With BT’s recent purchase of mobile giant EE receiving clearance from the Competition & Markets Authority, we have been curious to see how EE would fit into BT and whether they would lose their identity and become part of BT Mobile?
Following the announcement of the £12.5 billion acquisition on 29th of January, BT has announced the first details on the new organisational structure which comes into place from April 2016.
For EE this means being split in half:
• The first half is led by EE’s new CEO Marc Allera and comprises of their mobile, broadband and TV services. This part of EE becomes BT’s sixth standalone line of business and interestingly will retain control of its branding, network assets and retail stores.
• The other half of EE is its business operations, which will now be spun off into a new business unit, BT Business and Public Sector unit which will replace the current BT Business.

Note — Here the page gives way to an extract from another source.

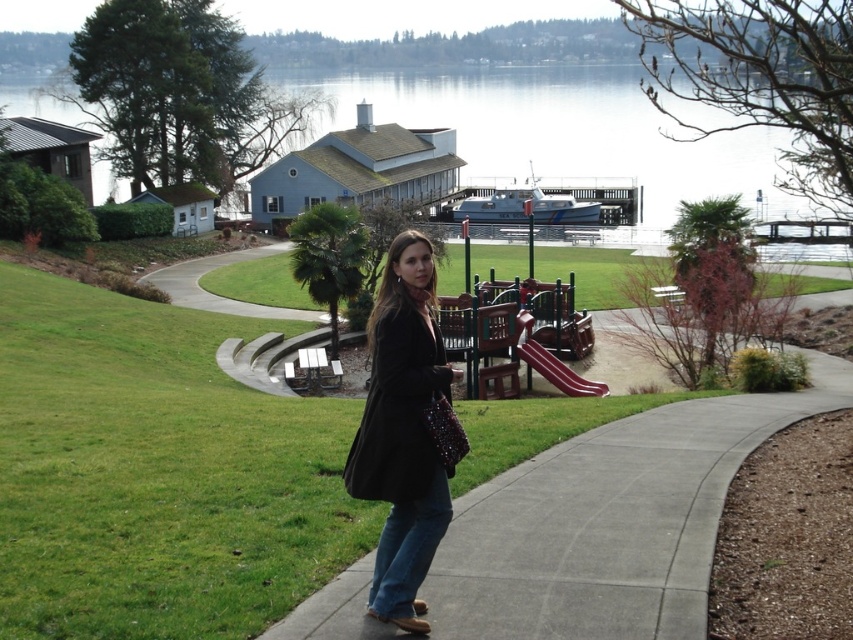 What is the exact coordinate of the black matte coat at center?

The black matte coat at center is located at point (x=403, y=432).

You are a delivery drone flying above the gray concrete sidewalk at center and the black matte coat at center. Which object is closer to the ground?

The gray concrete sidewalk at center is positioned under the black matte coat at center, so the gray concrete sidewalk at center is closer to the ground.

So it appears, at least for the short term, that both BT mobile and EE’s mobile offerings will be managed by distinct business groups within BT, each with their own brands, tariffs and marketing – and both being competitively sold to consumers.
“We will operate a multi-brand strategy with UK customers being able to choose a mix of BT, EE or Plusnet services, depending on which suits them best,” said BT CEO Gavin Patterson.
One wonders whether one of the underlying decisions in retaining the EE identify (perhaps a rather canny one in our view), may be down to EE’s brand strength. Cited against the more unwieldy BT Mobile brand, EE’s is perhaps the better recognised, which in fickle markets can cause change – and with the mobile market dominance they hold, any churn could be substantial. Either way, we’ll see how well they continue to serve their respective customer base and how much more competitive their offerings might become in this new world of Chinese wall telecommunications.